_What to produce_
Wherever a picture sits, omit it. Output the rest of the listing exactly.

_Available records_
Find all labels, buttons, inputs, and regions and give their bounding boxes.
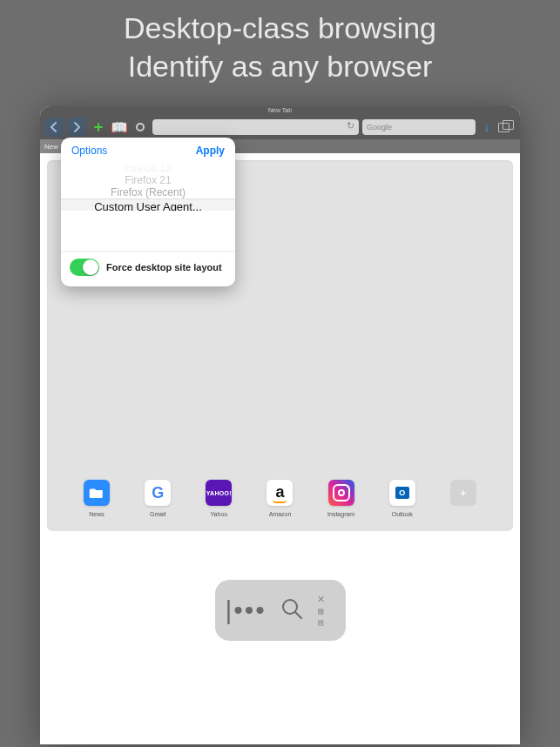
user-agent-icon[interactable] <box>132 118 149 136</box>
bookmark-label: Instagram <box>327 511 354 517</box>
hero-text: Desktop-class browsing Identify as any b… <box>0 0 560 101</box>
tabs-overview-icon[interactable] <box>498 120 516 134</box>
svg-line-1 <box>295 612 301 618</box>
bookmark-gmail[interactable]: G Gmail <box>140 480 175 517</box>
bookmark-label: Gmail <box>150 511 165 517</box>
popover-apply-button[interactable]: Apply <box>196 145 225 157</box>
hero-line1: Desktop-class browsing <box>0 9 560 47</box>
plus-icon: + <box>450 480 476 506</box>
keyboard-dock: |••• ✕ ▨ ▤ <box>215 580 346 641</box>
bookmark-yahoo[interactable]: YAHOO! Yahoo <box>201 480 236 517</box>
hero-line2: Identify as any browser <box>0 47 560 85</box>
yahoo-icon: YAHOO! <box>206 480 232 506</box>
picker-row: Firefox 21 <box>61 174 235 186</box>
force-desktop-row: Force desktop site layout <box>61 251 235 286</box>
picker-row-selected: Custom User Agent... <box>61 199 235 211</box>
search-field[interactable]: Google <box>362 119 476 135</box>
folder-icon <box>84 480 110 506</box>
bookmark-label: News <box>89 511 105 517</box>
force-desktop-label: Force desktop site layout <box>106 262 222 273</box>
bookmark-instagram[interactable]: Instagram <box>324 480 359 517</box>
bookmark-grid: News G Gmail YAHOO! Yahoo a Amazon Insta… <box>47 480 513 517</box>
toolbar: + 📖 ↻ Google ↓ <box>40 115 520 139</box>
bookmark-label: Yahoo <box>210 511 227 517</box>
bookmark-outlook[interactable]: O Outlook <box>385 480 420 517</box>
bookmark-label: Outlook <box>392 511 413 517</box>
bookmark-label: Amazon <box>269 511 292 517</box>
user-agent-picker[interactable]: Firefox 13 Firefox 21 Firefox (Recent) C… <box>61 162 235 211</box>
url-field[interactable]: ↻ <box>152 119 359 135</box>
amazon-icon: a <box>267 480 293 506</box>
dock-controls: ✕ ▨ ▤ <box>317 595 325 627</box>
popover-options-button[interactable]: Options <box>71 145 107 157</box>
user-agent-popover: Options Apply Firefox 13 Firefox 21 Fire… <box>61 138 235 286</box>
back-button[interactable] <box>44 118 64 137</box>
window-title: New Tab <box>40 106 520 115</box>
cursor-mode-icon[interactable]: |••• <box>226 596 267 625</box>
instagram-icon <box>328 480 354 506</box>
google-icon: G <box>145 480 171 506</box>
picker-row: Firefox (Recent) <box>61 186 235 199</box>
add-tab-icon[interactable]: + <box>90 118 107 137</box>
force-desktop-toggle[interactable] <box>70 259 99 276</box>
bookmark-news[interactable]: News <box>79 480 114 517</box>
bookmark-amazon[interactable]: a Amazon <box>262 480 297 517</box>
layout-icon-2[interactable]: ▤ <box>318 618 323 627</box>
downloads-icon[interactable]: ↓ <box>479 120 495 134</box>
outlook-icon: O <box>389 480 415 506</box>
reload-icon[interactable]: ↻ <box>347 120 354 131</box>
dismiss-dock-icon[interactable]: ✕ <box>317 595 325 604</box>
add-bookmark[interactable]: + <box>446 480 481 517</box>
browser-window: New Tab + 📖 ↻ Google ↓ New Tab News <box>40 106 520 744</box>
layout-icon-1[interactable]: ▨ <box>318 607 323 616</box>
bookmarks-icon[interactable]: 📖 <box>111 119 128 136</box>
find-icon[interactable] <box>279 596 305 625</box>
forward-button[interactable] <box>67 118 86 137</box>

_Exercise solution_
Find all labels, buttons, inputs, and regions and give their bounding boxes.
user-agent-icon[interactable] <box>132 118 149 136</box>
bookmark-label: Instagram <box>327 511 354 517</box>
hero-text: Desktop-class browsing Identify as any b… <box>0 0 560 101</box>
tabs-overview-icon[interactable] <box>498 120 516 134</box>
svg-line-1 <box>295 612 301 618</box>
bookmark-gmail[interactable]: G Gmail <box>140 480 175 517</box>
bookmark-label: Gmail <box>150 511 165 517</box>
popover-apply-button[interactable]: Apply <box>196 145 225 157</box>
hero-line1: Desktop-class browsing <box>0 9 560 47</box>
plus-icon: + <box>450 480 476 506</box>
keyboard-dock: |••• ✕ ▨ ▤ <box>215 580 346 641</box>
bookmark-yahoo[interactable]: YAHOO! Yahoo <box>201 480 236 517</box>
hero-line2: Identify as any browser <box>0 47 560 85</box>
yahoo-icon: YAHOO! <box>206 480 232 506</box>
picker-row: Firefox 21 <box>61 174 235 186</box>
force-desktop-row: Force desktop site layout <box>61 251 235 286</box>
picker-row-selected: Custom User Agent... <box>61 199 235 211</box>
search-field[interactable]: Google <box>362 119 476 135</box>
folder-icon <box>84 480 110 506</box>
bookmark-label: News <box>89 511 105 517</box>
force-desktop-label: Force desktop site layout <box>106 262 222 273</box>
bookmark-instagram[interactable]: Instagram <box>324 480 359 517</box>
bookmark-grid: News G Gmail YAHOO! Yahoo a Amazon Insta… <box>47 480 513 517</box>
toolbar: + 📖 ↻ Google ↓ <box>40 115 520 139</box>
bookmark-label: Yahoo <box>210 511 227 517</box>
bookmark-outlook[interactable]: O Outlook <box>385 480 420 517</box>
bookmark-label: Outlook <box>392 511 413 517</box>
bookmark-label: Amazon <box>269 511 292 517</box>
user-agent-picker[interactable]: Firefox 13 Firefox 21 Firefox (Recent) C… <box>61 162 235 211</box>
url-field[interactable]: ↻ <box>152 119 359 135</box>
amazon-icon: a <box>267 480 293 506</box>
dock-controls: ✕ ▨ ▤ <box>317 595 325 627</box>
popover-options-button[interactable]: Options <box>71 145 107 157</box>
user-agent-popover: Options Apply Firefox 13 Firefox 21 Fire… <box>61 138 235 286</box>
back-button[interactable] <box>44 118 64 137</box>
window-title: New Tab <box>40 106 520 115</box>
cursor-mode-icon[interactable]: |••• <box>226 596 267 625</box>
instagram-icon <box>328 480 354 506</box>
google-icon: G <box>145 480 171 506</box>
picker-row: Firefox (Recent) <box>61 186 235 199</box>
add-tab-icon[interactable]: + <box>90 118 107 137</box>
force-desktop-toggle[interactable] <box>70 259 99 276</box>
bookmark-news[interactable]: News <box>79 480 114 517</box>
bookmark-amazon[interactable]: a Amazon <box>262 480 297 517</box>
layout-icon-2[interactable]: ▤ <box>318 618 323 627</box>
downloads-icon[interactable]: ↓ <box>479 120 495 134</box>
outlook-icon: O <box>389 480 415 506</box>
reload-icon[interactable]: ↻ <box>347 120 354 131</box>
dismiss-dock-icon[interactable]: ✕ <box>317 595 325 604</box>
add-bookmark[interactable]: + <box>446 480 481 517</box>
browser-window: New Tab + 📖 ↻ Google ↓ New Tab News <box>40 106 520 744</box>
layout-icon-1[interactable]: ▨ <box>318 607 323 616</box>
bookmarks-icon[interactable]: 📖 <box>111 119 128 136</box>
find-icon[interactable] <box>279 596 305 625</box>
forward-button[interactable] <box>67 118 86 137</box>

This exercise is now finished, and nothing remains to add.